C’est en 1937 que Willy Seiler décide enfin de se « poser » et de s’installer durablement au Japon où il crée une école d’art. Il réussit à se maintenir pendant toute la guerre jusqu’au tournant de mars 1945 où, comme tous les étrangers vivant à Tokyo, il est déporté dans la ville de montagne de Karuizawa, où il retrouve l’artiste français Paul Jacoulet. Comme ce dernier, mais de façon plus marquée, la reprise de sa création artistique à partir de 1946 est rendue possible par la présence des nombreux américains, la plupart militaires, qui occupent alors le pays et apprécient le talent des quelques artistes occidentaux travaillant localement. Grâce à ces débouchés, sa production de gravures devient importante et il complète ses activités en assurant des cours de dessin au sein des troupes américaines. En 1950, il crée même la « Willy Seiler Academy of Fine Arts » à Tokyo.

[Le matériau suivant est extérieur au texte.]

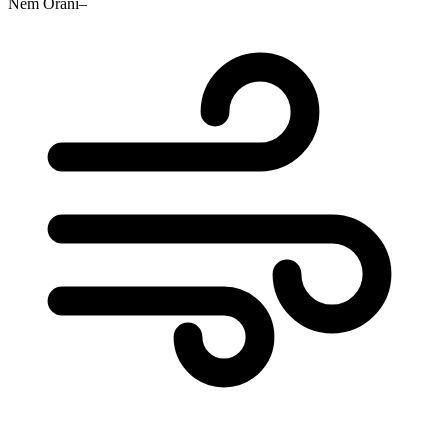
Nem Oranı
–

On a dénombré environ 200 gravures créées par Willy Seiler, la grande majorité ayant pour sujet le « petit peuple » japonais et un nombre restreint de Chinois et de Coréens. Toutes sont sur cuivre, en noir et blanc mais pour certaines, Willy Seiler a également sorti des éditions colorées. Chacune des œuvres était vendue dans son atelier de Karuizawa , numérotée apparemment en fonction des dates de création qui doivent s’étaler sur une dizaine d’années au lendemain de la défaite de 1945, avec une indication du tirage qui varie de 40 à 200 exemplaires.
Excellent graveur, doté d’une sensibilité sociale lui permettant de peindre les milieux populaires avec connivence, on est loin avec lui de l’exotisme ou de l’empire nippon dominateur. C’est un pays en souffrance, vaincu et qui tente de se reconstruire que Willy Seiler peint avec une grande humanité mais aussi un franc réalisme. Ses principaux acheteurs étaient les militaires américains qui retrouvaient dans ses dessins le Japon qu’ils avaient sous les yeux. Paradoxalement, ceci explique peut-être aussi en partie son manque de notoriété au Japon. Après trois décennies passées dans sa patrie d’adoption, Willy Seiler est revenu au milieu des années 1960 en Allemagne et on perd sa trace jusqu’à sa mort présumée en 1997.